# Sketchup problem



## will_89 (15 Jan 2014)

Probably something very easy to do, bu just started learning how to use sketchup so please bear with me.
I've made a drawing of a simple frame with MDF doors to fit under a staircase and have made different scenes viewing from front, back etc. I would like a scene with the doors open however when i open the doors using the protractor tool it opens them on the rest of the scenes.

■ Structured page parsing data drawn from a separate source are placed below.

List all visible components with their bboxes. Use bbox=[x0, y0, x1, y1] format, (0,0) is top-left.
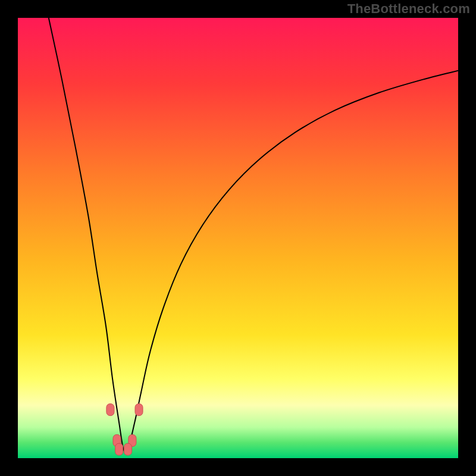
curve-marker bbox=[107, 404, 114, 416]
chart-frame: TheBottleneck.com bbox=[0, 0, 476, 476]
curve-marker bbox=[115, 443, 123, 455]
watermark-text: TheBottleneck.com bbox=[347, 1, 470, 17]
curve-marker bbox=[124, 443, 132, 455]
gradient-background bbox=[18, 18, 458, 458]
chart-svg bbox=[18, 18, 458, 458]
curve-marker bbox=[135, 404, 143, 416]
plot-area bbox=[18, 18, 458, 458]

How do I stop this?

If somebody could point me in the right direction i'd be very grateful.


----------



## onlinename (16 Jan 2014)

the easiest way to do this is.

Group the doors.
Assign them to a layer called doors closed
Copy and paste the group which has the doors on the exact same spot
assign that group to a new layer called doors open
Make sure you rotate the doors so that they are open.
N.B: once you have copy and pasted the new group in place and then assigned it to your new layer, double click on that and make sure you select all the objects inside and also assign those to your new second layer called doors open.

Then on the scene where you want the doors to be closed you make sure that the layer 'doors closed' is visible and the layer 'doors open' is un-checked.
On the scene where you want the doors open do the opposite.

Once you click from one scene to the next you should get the effect you want of one scene with doors closed and another doors open.

If you want the rotating action of the doors actually opening thats going into animation. You would need to download plugins for that


----------